Rui-Yang Zhang - Toy Bayesian Data Assimilation

We do Bayesian data assimilation for a deterministic ODE model using its noisy observations. The Python codes used are here.

Model and Observations

The ODE of interest is defined as:

\[ \frac{dx}{dt} = \exp(-l t) \cos(\alpha t) \]

where $l$ and $\alpha$ are unknown parameters to be inferred. The system is numerically integrated using the Euler method with an initial condition $x(0) = x_0$ over the time interval $[0, 5]$ with time step $\Delta t = 0.01$.
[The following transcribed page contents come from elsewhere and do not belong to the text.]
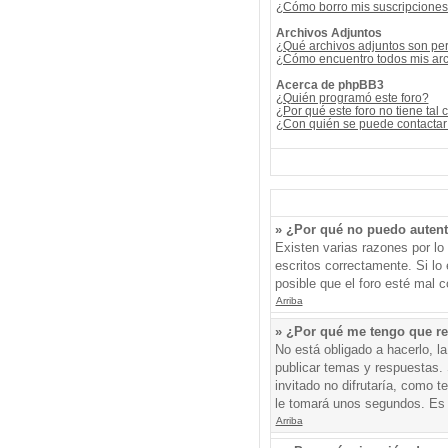
¿Cómo borro mis suscripcione
Archivos Adjuntos
¿Qué archivos adjuntos son per
¿Cómo encuentro todos mis arc
Acerca de phpBB3
¿Quién programó este foro?
¿Por qué este foro no tiene tal 
¿Con quién se puede contactar 
» ¿Por qué no puedo auten
Existen varias razones por l
escritos correctamente. Si l
posible que el foro esté mal c
Arriba
» ¿Por qué me tengo que re
No está obligado a hacerlo, l
publicar temas y respuestas. 
invitado no difrutaría, como 
le tomará unos segundos. Es
Arriba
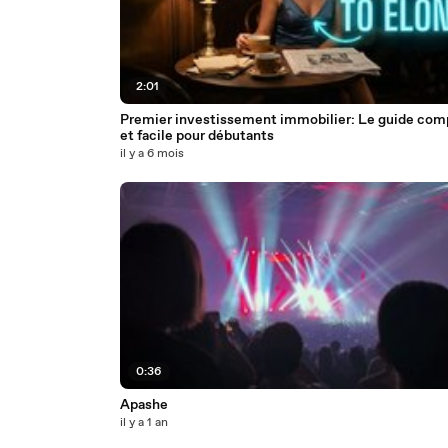
2:01
Premier investissement immobilier: Le guide com
et facile pour débutants
il y a 6 mois
0:36
Apashe
il y a 1 an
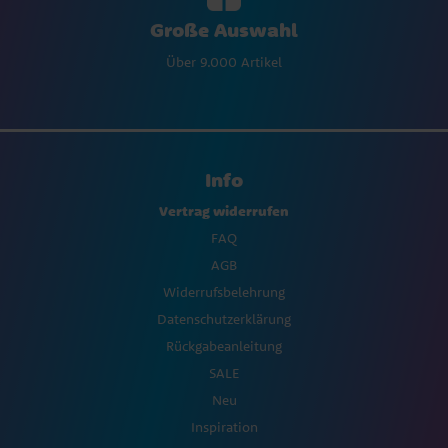
Große Auswahl
Über 9.000 Artikel
Info
Vertrag widerrufen
FAQ
AGB
Widerrufsbelehrung
Datenschutzerklärung
Rückgabeanleitung
SALE
Neu
Inspiration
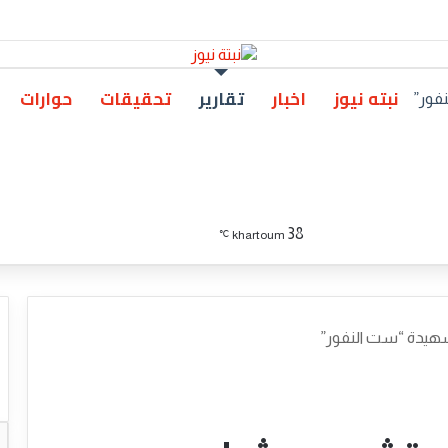
نبته نيوز
اخبار
تقارير
تحقيقات
حوارات
فور”
تسجيل الدخول
بحث عن
الوضع المظلم
38
khartoum
℃
شهيدة “ست النفور”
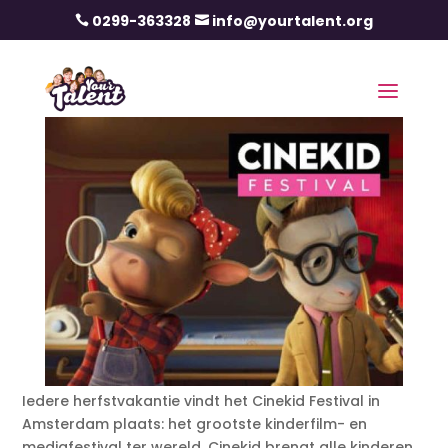
0299-363328
info@yourtalent.org


Iedere herfstvakantie vindt het Cinekid Festival in
Amsterdam plaats: het grootste kinderfilm- en
mediafestival ter wereld. Cinekid brengt alle kinderen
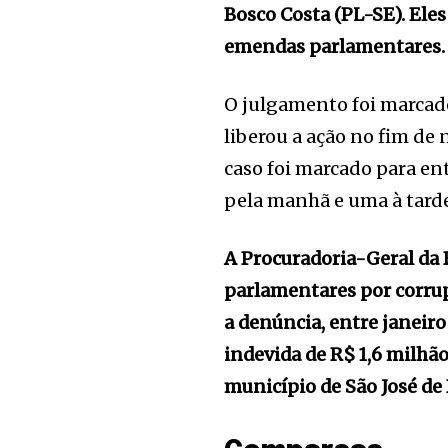
Bosco Costa (PL-SE). Eles
emendas parlamentares
O julgamento foi marcado
liberou a ação no fim de 
caso foi marcado para ent
pela manhã e uma à tard
A Procuradoria-Geral da
parlamentares por corrup
a denúncia, entre janeir
indevida de R$ 1,6 milhã
município de São José d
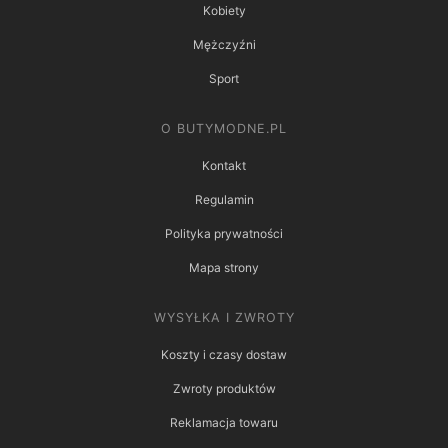
Kobiety
Mężczyźni
Sport
O BUTYMODNE.PL
Kontakt
Regulamin
Polityka prywatności
Mapa strony
WYSYŁKA I ZWROTY
Koszty i czasy dostaw
Zwroty produktów
Reklamacja towaru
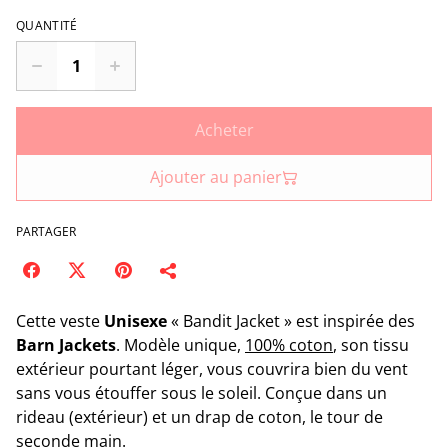
QUANTITÉ
Acheter
Ajouter au panier
PARTAGER
Cette veste
Unisexe
« Bandit Jacket » est inspirée des
Barn
Jackets
. Modèle unique,
100% coton
, son tissu
extérieur pourtant léger, vous couvrira bien du vent
sans vous étouffer sous le soleil. Conçue dans un
rideau (extérieur) et un drap de coton, le tour de
seconde main.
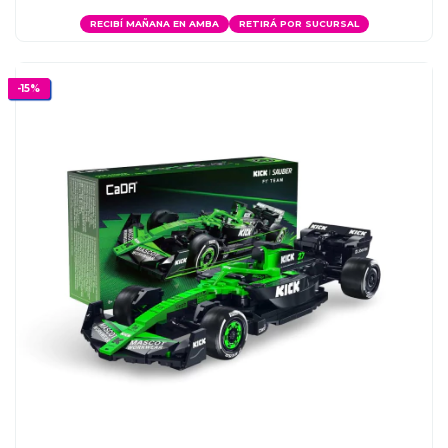
RECIBÍ MAÑANA EN AMBA
RETIRÁ POR SUCURSAL
-
15
%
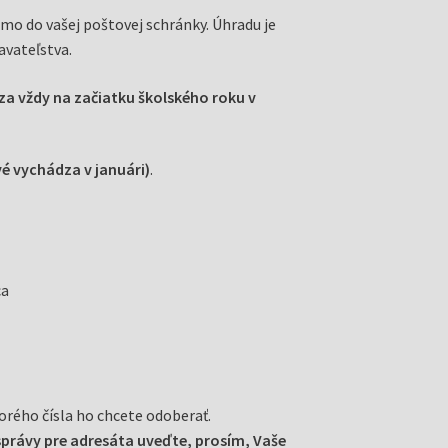
mo do vašej poštovej schránky. Úhradu je
vateľstva.
dza vždy na začiatku školského roku v
rvé vychádza v januári)
.
ca
orého čísla ho chcete odoberať.
právy pre adresáta uveďte, prosím, Vaše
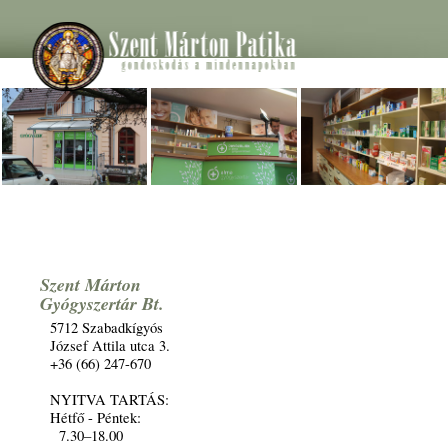
Szent Márton
Gyógyszertár Bt.
5712 Szabadkígyós
József Attila utca 3.
+36 (66) 247-670
NYITVA TARTÁS:
Hétfő - Péntek:
7.30–18.00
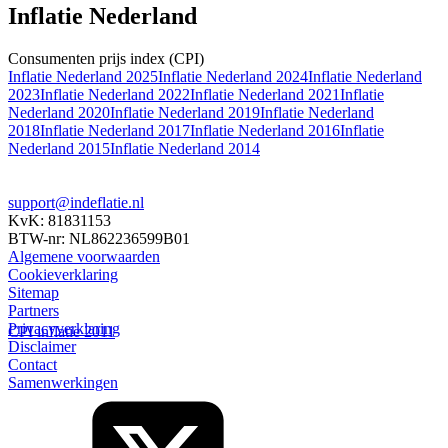
Inflatie Nederland
Consumenten prijs index (CPI)
Inflatie Nederland 2025
Inflatie Nederland 2024
Inflatie Nederland
2023
Inflatie Nederland 2022
Inflatie Nederland 2021
Inflatie
Nederland 2020
Inflatie Nederland 2019
Inflatie Nederland
2018
Inflatie Nederland 2017
Inflatie Nederland 2016
Inflatie
Nederland 2015
Inflatie Nederland 2014
support@indeflatie.nl
KvK: 81831153
BTW-nr: NL862236599B01
Algemene voorwaarden
Cookieverklaring
Sitemap
Partners
Privacyverklaring
CPI inflatie 2011
Disclaimer
Contact
Samenwerkingen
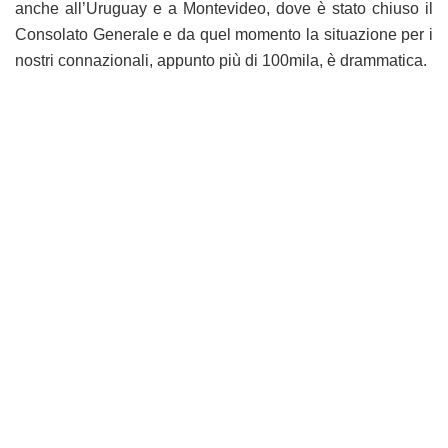
anche all’Uruguay e a Montevideo, dove è stato chiuso il
Consolato Generale e da quel momento la situazione per i
nostri connazionali, appunto più di 100mila, è drammatica.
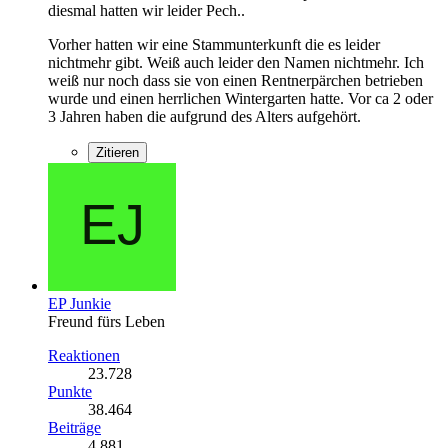
diesmal hatten wir leider Pech..
Vorher hatten wir eine Stammunterkunft die es leider
nichtmehr gibt. Weiß auch leider den Namen nichtmehr. Ich
weiß nur noch dass sie von einen Rentnerpärchen betrieben
wurde und einen herrlichen Wintergarten hatte. Vor ca 2 oder
3 Jahren haben die aufgrund des Alters aufgehört.
Zitieren
EP Junkie
Freund fürs Leben
Reaktionen
23.728
Punkte
38.464
Beiträge
4.881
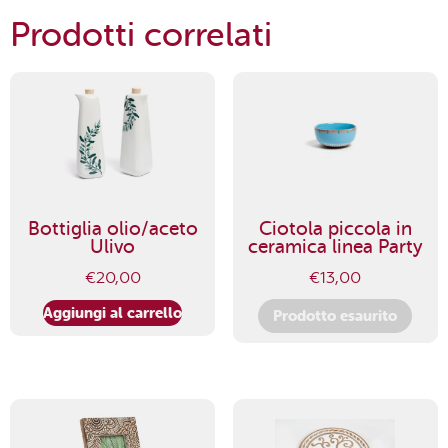
Prodotti correlati
Bottiglia olio/aceto
Ciotola piccola in
Ulivo
ceramica linea Party
€
20,00
€
13,00
Aggiungi al carrello
Prodotto esaurito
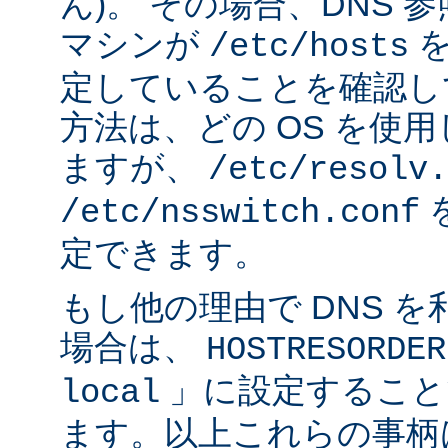
ん)。 その場合、DNS
マシンが
を
/etc/hosts
定していることを確認し
方法は、どの OS を使
ますが、
/etc/resolv.
/etc/nsswitch.conf
定できます。
もし他の理由で DNS 
場合は、
HOSTRESORDER
」に設定すること
local
ます。以上これらの事柄は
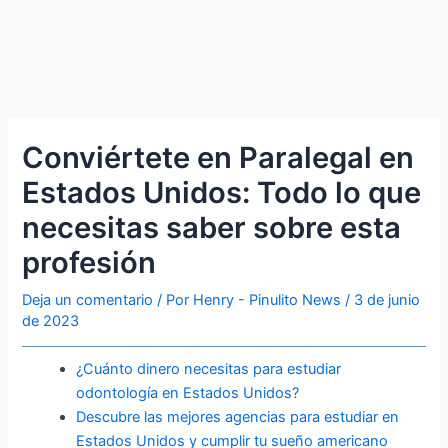
Conviértete en Paralegal en
Estados Unidos: Todo lo que
necesitas saber sobre esta
profesión
Deja un comentario
/ Por
Henry - Pinulito News
/
3 de junio
de 2023
¿Cuánto dinero necesitas para estudiar
odontología en Estados Unidos?
Descubre las mejores agencias para estudiar en
Estados Unidos y cumplir tu sueño americano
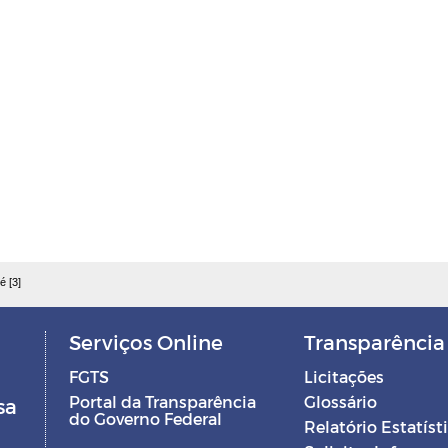
é [3]
Serviços Online
Transparência
FGTS
Licitações
Portal da Transparência
Glossário
sa
do Governo Federal
Relatório Estatíst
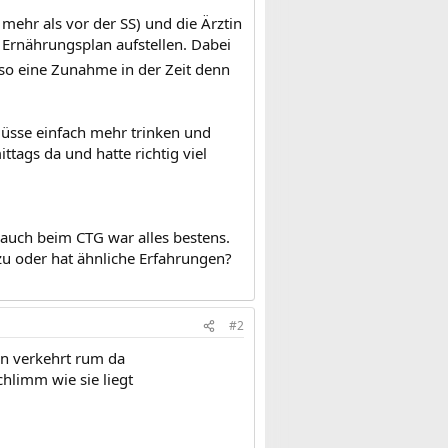
mehr als vor der SS) und die Ärztin
Ernährungsplan aufstellen. Dabei
 so eine Zunahme in der Zeit denn
 müsse einfach mehr trinken und
tags da und hatte richtig viel
d auch beim CTG war alles bestens.
u oder hat ähnliche Erfahrungen?
#2
in verkehrt rum da
chlimm wie sie liegt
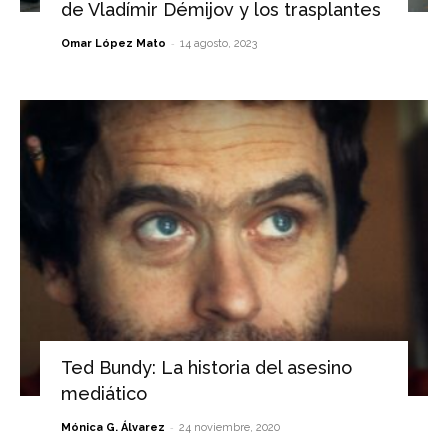
de Vladímir Démijov y los trasplantes
-
Omar López Mato
14 agosto, 2023
Ted Bundy: La historia del asesino
mediático
-
Mónica G. Álvarez
24 noviembre, 2020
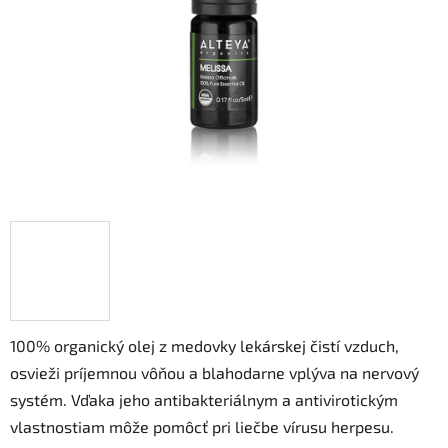
hviezdičiek.
100% organický olej z medovky lekárskej čistí vzduch,
osvieži príjemnou vôňou a blahodarne vplýva na nervový
systém. Vďaka jeho antibakteriálnym a antivirotickým
vlastnostiam môže pomôcť pri liečbe vírusu herpesu.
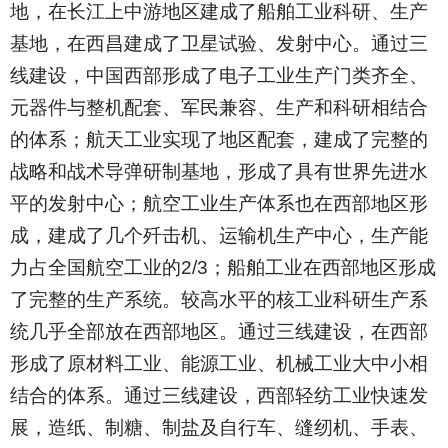
地，在长江上中游地区建成了船舶工业科研、生产
基地，在西昌建成了卫星试验、发射中心。通过三
线建设，中国西部形成了电子工业生产门类齐全、
元器件与整机配套、军民兼容、生产和科研相结合
的体系；航天工业实现了地区配套，建成了完整的
战略和战术导弹研制基地，形成了具有世界先进水
平的发射中心；航空工业生产体系也在西部地区形
成，建成了几个歼击机、运输机生产中心，生产能
力占全国航空工业的2/3；船舶工业在西部地区形成
了完整的生产系统。较高水平的核工业科研生产系
统几乎全部放在西部地区。通过三线建设，在西部
形成了原材料工业、能源工业、机械工业大中小相
结合的体系。通过三线建设，西部轻纺工业快速发
展，造纸、制糖、制盐及自行车、缝纫机、手表、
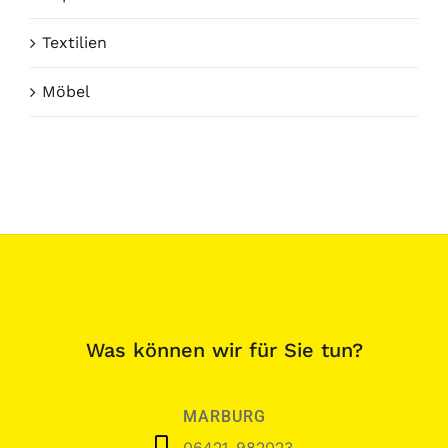
Textilien
Möbel
Was können wir für Sie tun?
MARBURG
06421-982023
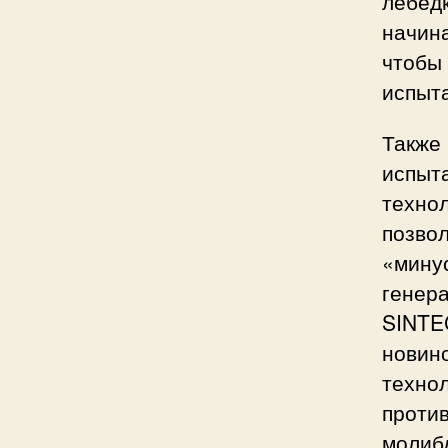
лебедк
начина
чтобы
испыт
Также 
испыт
технол
позвол
«минус
генер
SINTEC
новино
технол
проти
молиб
A synthetic trajectory is generated using the true parameter values: $\alpha = 5, l = 0.5, x_0 = 1.0$. Noisy observations are sampled at 100 randomly chosen time points $\{t_i\}_{i=1}^{100}$ following:

\[ y_i = x(t_i) + \epsilon_i, \quad \epsilon_i \sim \mathcal{N}(0, \sigma^2) \]

with observation noise standard deviation $\sigma = 0.05$. The dynamics and observations are shown in Figure below.

Dynamics of $dx/dt = \exp(-l t) \cos(\alpha t)$ with noisy observations.

Bayesian Inference Setup

We assume the observation noise standard deviation is known, and wish to conduct Bayesian inference on the ODE hyperparameters and initial condition $\theta = (\alpha, l, x_0)$. We set a flat prior for all the parameters. The (unnormalised) posterior distribution of the parameters of interest $\theta$ is thus given by the likelihood.

Since we assume the dynamics are deterministic, all the stochasticities are captured in the observation noise. Here, the log-likelihood function is constructed by simulating the system forward (via Euler’s method with stepsize $0.01$) using candidate parameters and comparing the predicted states to observations, thus:

\[ \log L(\theta) = \log p(y \mid \theta) = \sum_{i=1}^{N} \log \phi\left( \frac{y_i - x_\theta(t_i)}{\sigma}\right) \]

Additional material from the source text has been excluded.